Saking Takutnya Kehilangan, Aku Memilih Melepaskan.
Jika suatu hari nanti kalian menemukan tulisan ini, tolong jangan bertanya bagaimana keadaanku. Cukup temani aku dan jangan meninggalkanku sendirian.
Peringatan: tulisan ini mengandung majas hiperbola yang mungkin membuat kalian mual membacanya, namun meski begitu apa yang tertulis kali ini jujur dari dalam hati.
Seperti yang selalu kukatakan pada tulisan-tulisan sebelumnya, aku adalah anak perempuan yang tangki cintanya tak pernah terisi penuh. Aku pergi kesana kemari mencari cinta lain untuk menghangatkan diri.
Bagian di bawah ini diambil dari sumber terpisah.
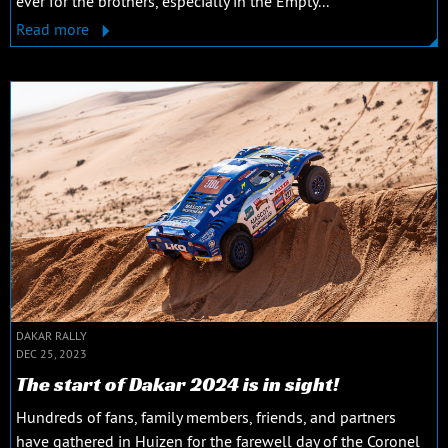
ever for the brothers, especially in the Empty...
Read more
DAKAR RALLY
DEC 25, 2023
The start of Dakar 2024 is in sight!
Hundreds of fans, family members, friends, and partners
have gathered in Huizen for the farewell day of the Coronel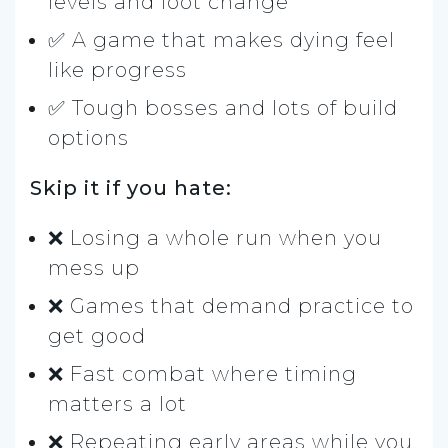
levels and loot change
✅ A game that makes dying feel
like progress
✅ Tough bosses and lots of build
options
Skip it if you hate:
❌ Losing a whole run when you
mess up
❌ Games that demand practice to
get good
❌ Fast combat where timing
matters a lot
❌ Repeating early areas while you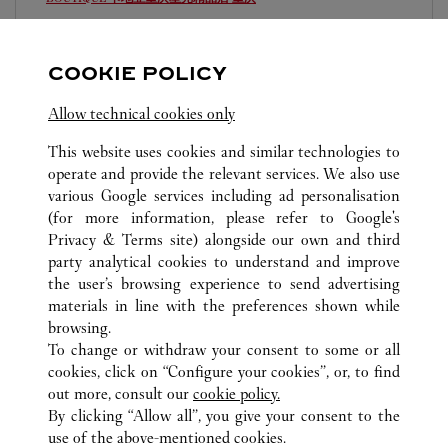
10:00 AM
-
10:00 PM
重庆
重庆
江北
COOKIE POLICY
023 6760 8899
Allow technical cookies only
This website uses cookies and similar technologies to
operate and provide the relevant services. We also use
various Google services including ad personalisation
(for more information, please refer to
Google's
TOUTES LES BOUTIQUES CARTIER
CHINA
Privacy & Terms site
) alongside our own and third
party analytical cookies to understand and improve
CHONGQING
CHONGQING
the user’s browsing experience to send advertising
materials in line with the preferences shown while
browsing.
CUSTOMER CARE
To change or withdraw your consent to some or all
CONTACT US
cookies, click on “Configure your cookies”, or, to find
FAQ
out more, consult our
cookie policy.
By clicking “Allow all”, you give your consent to the
OUR COMPANY
use of the above-mentioned cookies.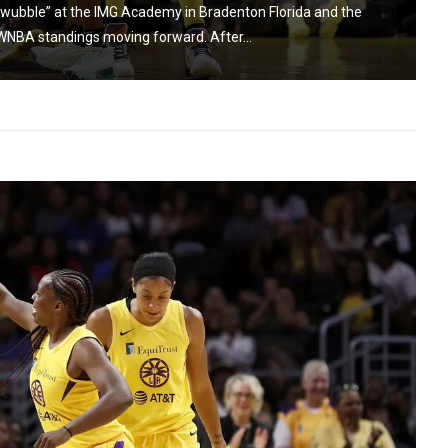
wubble” at the IMG Academy in Bradenton Florida and the
 WNBA standings moving forward. After...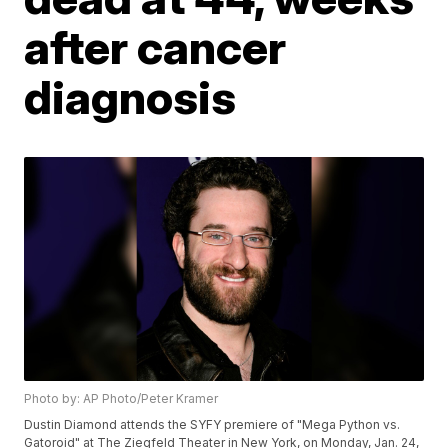
after cancer
diagnosis
Photo by: AP Photo/Peter Kramer
Dustin Diamond attends the SYFY premiere of "Mega Python vs.
Gatoroid" at The Ziegfeld Theater in New York, on Monday, Jan. 24,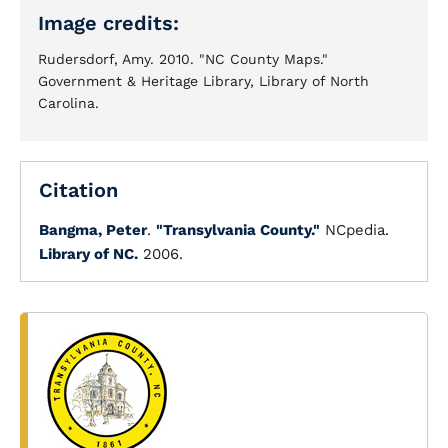
Image credits:
Rudersdorf, Amy. 2010. "NC County Maps."
Government & Heritage Library, Library of North
Carolina.
Citation
Bangma, Peter
.
"Transylvania County."
NCpedia.
Library of NC.
2006.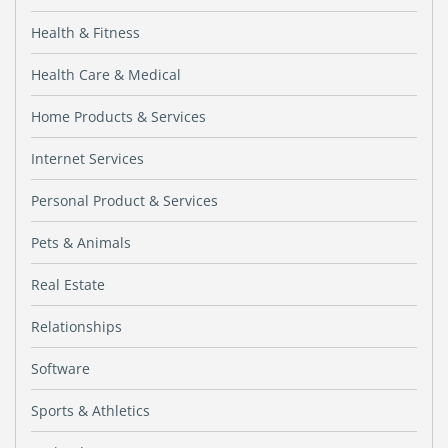
Health & Fitness
Health Care & Medical
Home Products & Services
Internet Services
Personal Product & Services
Pets & Animals
Real Estate
Relationships
Software
Sports & Athletics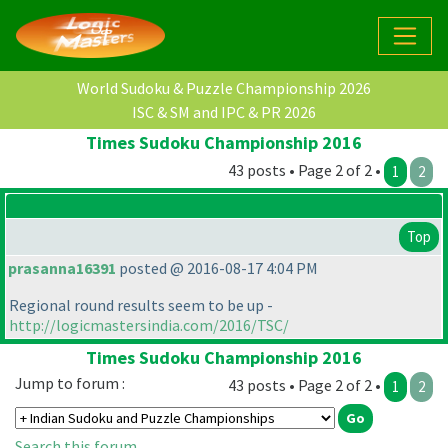
World Sudoku & Puzzle Championship 2026
ISC & SM and IPC & PR 2026
Times Sudoku Championship 2016
43 posts • Page 2 of 2 •
1
2
Top
prasanna16391
posted @ 2016-08-17 4:04 PM
Regional round results seem to be up -
http://logicmastersindia.com/2016/TSC/
Times Sudoku Championship 2016
Jump to forum :
43 posts • Page 2 of 2 •
1
2
Search this forum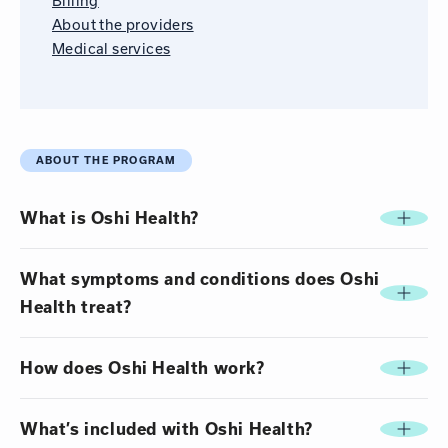
Billing
About the providers
Medical services
ABOUT THE PROGRAM
What is Oshi Health?
What symptoms and conditions does Oshi
Health treat?
How does Oshi Health work?
What’s included with Oshi Health?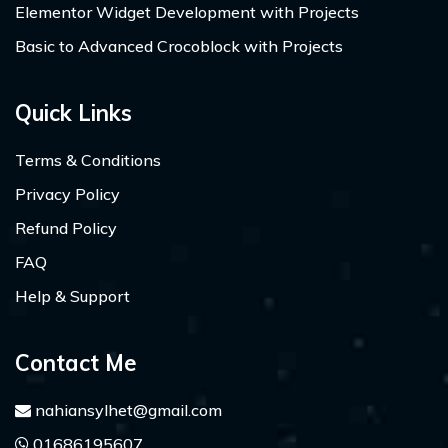
Elementor Widget Development with Projects
Basic to Advanced Crocoblock with Projects
Quick Links
Terms & Conditions
Privacy Policy
Refund Policy
FAQ
Help & Support
Contact Me
nahiansylhet@gmail.com
01686195607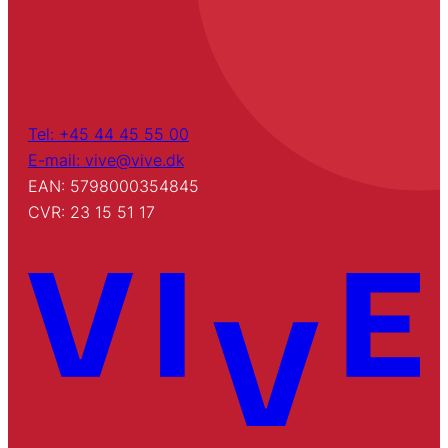
Tel: +45 44 45 55 00
E-mail: vive@vive.dk
EAN: 5798000354845
CVR: 23 15 51 17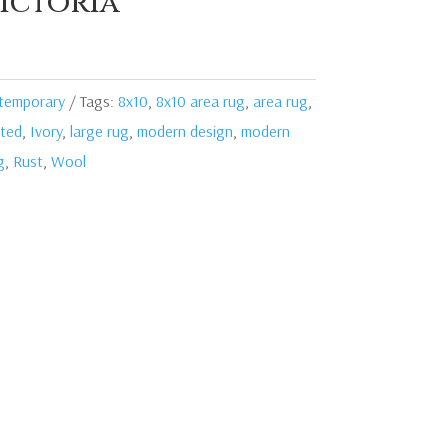
ictoria
temporary
Tags:
8x10
,
8x10 area rug
,
area rug
,
ted
,
Ivory
,
large rug
,
modern design
,
modern
g
,
Rust
,
Wool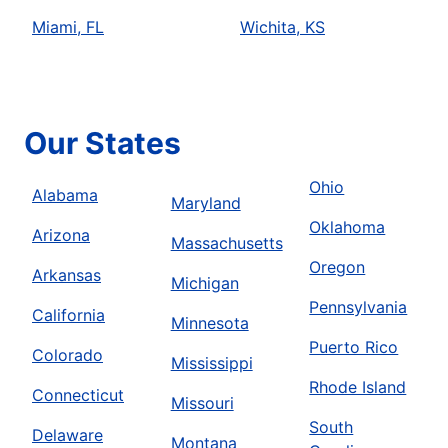
Miami, FL
Wichita, KS
Our States
Ohio
Alabama
Maryland
Oklahoma
Arizona
Massachusetts
Oregon
Arkansas
Michigan
Pennsylvania
California
Minnesota
Puerto Rico
Colorado
Mississippi
Rhode Island
Connecticut
Missouri
South
Delaware
Montana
Hingga aku menemukannya, lelaki bertutur halus dengan dekap hangat dari kedua tangannya.
Aku tak tau apa resep tambahan Tuhan saat menciptakannya, pria ini manis tapi tak mematikan. Cara berbicaranya tak pernah kujumpai dalam sosok pria lain, pun cara ia memainkan senyumnya. Tuhan, ciptaanmu yang satu ini sungguh indah sekali. Saking indahnya, aku yang dulunya makhluk (nyaris) individual menjadi makhluk sosial karenanya. Saking manisnya, manusia bergelar anak pertama dengan gengsi setinggi cita-cita Ibunda berubah menjadi manusia centil tak peduli suasana.
Padanya, aku tak segan mengatakan bahwa ia tampan dengan potongan rambut barunya. Padanya, aku tak segan mengucapkan ribuan kalimat rayuan yang ku temukan di salah satu laman sosial media. Padanya, aku tak malu mengatakan bahwa aku membutuhkan suaranya untuk mendapatkan tenang dan nyaman.
Kemarin aku berkata padanya jika aku membutuhkannya, tapi sayangnya aku tak bisa menahannya terlalu lama. Aku takut, mungkin sakitku akan sembuh saat aku bersamanya, tapi aku tak tau sebesar apa luka yang akan ia terima jika ia membersamaiku dalam waktu yang cukup lama. Perempuan pesakitan sepertiku, harusnya punya malu untuk meminta lelaki waras sepertinya.
Kataku, “temani aku sebentar, ya. Aku takut gila jika tiba-tiba kau hilang begitu saja.” Katanya, “iya.” Aku tau, di detik itu aku menambah daftar beban yang ada di pundaknya. Aku pun tau, hari itu telah mengikis tebalnya hangat di antara kami berdua. Namun lagi-lagi aku berterima kasih pada Tuhan, terima kasih sebab membuatnya bertahan.
3 hari lalu, aku mulai mencoba tidur tanpa suara dan rupa tampannya dari layar telepon pintarku. Dan sejak 3 hari lalu juga aku gagal tertidur bahkan hanya sekedar memejamkan mata. Hingga di pagi harinya, ia mengirimkan gambar sekali lihat berisi dirinya yang sedang berada di salah satu tempat wisata. Dan ajaibnya, 15 menit setelahnya aku tertidur dengan tenang, nyaman, dan senang. Aku tak tau hal ini patut disyukuri atau disesali, tapi satu hal yang kuyakini, jika terus-terusan begini bisa saja aku mati.
Aku memilih untuk melepas, harapku ia akan terbebas dari segala apa yang menjadi bebannya, seperti aku. Aku ingin berkata padanya ribuan maaf dan terima kasih, untuk seluruh waktunya, pedulinya, tenaganya, dan apapun yang diberikannya padaku. Terima kasih sebab tak pernah meninggalkanku di sela sibuknya yang sama sekali tak bisa kubantu. Pun aku ingin berkata bahwa, dari sekian banyaknya manusia, aku sangat bersyukur dipertemukan dengannya.